Co-pilot suspected of air crash in Alps trained in Arizona
PHOENIX (AP) The co-pilot who authorities believe intentionally crashed an airplane into the French Alps, killing all 150 people on board, honed his flying skills early in his aviation career in Arizona.
Lufthansa Group said Thursday that 27-year-old Andreas Lubitz trained in Bremen, Germany, and Phoenix starting in 2008.
A Facebook page bearing his name lists Phoenix Goodyear Airport among his interests. The airport leases space to Airline Training Center Arizona, a Lufthansa-owned training facility. Here are some questions and answers about the facility and Arizona's role in the aviation training industry:
WHAT TRAINING IS OFFERED AT THE CENTER?
The Airline Training Center Arizona offers a program that primarily caters to student pilots from Europe and Asia. Lufthansa German Airlines established the program in Goodyear in 1970, according to the facility's website.
Brent Bowen, dean of the College of Aviation at Embry-Riddle Aeronautical University in Prescott, says the programs specialize in training people with no experience to become certified pilots. He said students who complete the ATCA training would then likely go back to Germany and do flight-training in a simulator of the aircraft they were going to be assigned to.
The ATCA campus, which lies roughly 20 miles west of Phoenix, offers furnished dormitories, a swimming pool, fitness room and tennis court. A woman who answered the telephone at the campus administrative office Thursday said the school would not be making a statement and abruptly hung up.
WHAT MAKES ARIZONA A POPULAR LOCATION FOR PILOT TRAINING?
At least 25 federally approved pilot schools operate in Arizona, according to the Federal Aviation Administration. Bowen said the number of sunny days and the open air space are what draw aviation companies to pilots train here. The clear weather brings more flight opportunities throughout the year.
He also cited the variety of the landscape. Student pilots can fly in Phoenix as well as experience navigating clouds and higher altitude up north in Flagstaff. Weather and cost are big draws for European students especially, Bowen said.
"Flight training there is so terribly expensive and the airspace is so congested and the weather is so bad, it doesn't make sense from a cost-benefit perspective to do training there," Bowen said. "In Europe, you pay a fee for everything."

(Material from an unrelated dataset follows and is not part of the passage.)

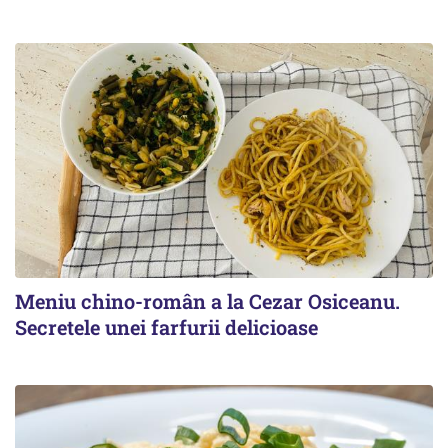
Meniu chino-român a la Cezar Osiceanu.
Secretele unei farfurii delicioase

WHAT IS THE CO-PILOT'S TRAINING HISTORY?
Lubitz learned to fly at the LSC Westerwald e.V glider club in a sleek white ASK-21 two-seat glider. Club members remember him when he first showed up there as a 14- or 15-year-old saying he wanted to learn to fly. After obtaining his glider pilot's license as a teenager, he was accepted as a Lufthansa trainee after finishing the tough German preparatory school at the town's Mons-Tabor High School.
After completing his training, Lubitz spent an 11-month waiting period working as a flight attendant before becoming a co-pilot on the Germanwings A320 fleet. After starting as a co-pilot with Germanwings in September 2013, Lubitz was reportedly upbeat when he returned to the club to update his glider pilots' license with about 20 takeoffs.
Lubitz had logged 630 hours' flight time by the day of the crash, the airline said. French prosecutors said Lubitz locked his co-pilot out of the cockpit of Germanwings Flight 9525 on Tuesday before the jet dove into the mountainside.